| Saved data entries |
-- -- --

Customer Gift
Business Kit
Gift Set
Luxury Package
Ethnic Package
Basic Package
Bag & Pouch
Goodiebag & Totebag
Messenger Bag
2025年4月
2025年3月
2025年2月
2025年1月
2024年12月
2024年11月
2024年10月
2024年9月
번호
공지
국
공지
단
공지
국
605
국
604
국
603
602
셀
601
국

-- -- --

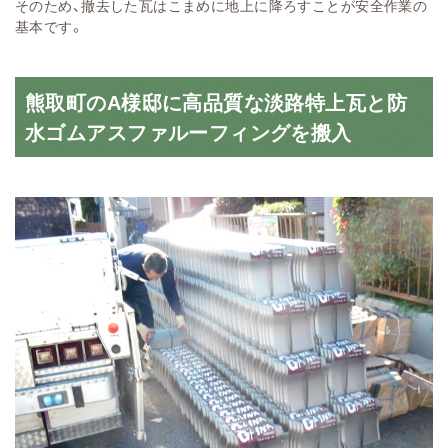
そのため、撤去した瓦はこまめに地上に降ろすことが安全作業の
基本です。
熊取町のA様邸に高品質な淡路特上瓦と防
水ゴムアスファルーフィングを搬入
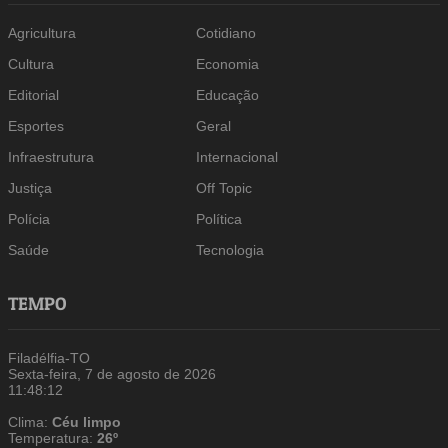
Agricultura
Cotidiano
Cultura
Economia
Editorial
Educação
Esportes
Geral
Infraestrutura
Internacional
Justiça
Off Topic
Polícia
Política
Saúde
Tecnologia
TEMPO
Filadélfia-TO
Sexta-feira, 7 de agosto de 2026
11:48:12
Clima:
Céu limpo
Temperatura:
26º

-- -- --

| TRY IT |
All lines in the records above with "Package" need to be found and copied.

| YOUR SOLUTION |
Luxury Package
Ethnic Package
Basic Package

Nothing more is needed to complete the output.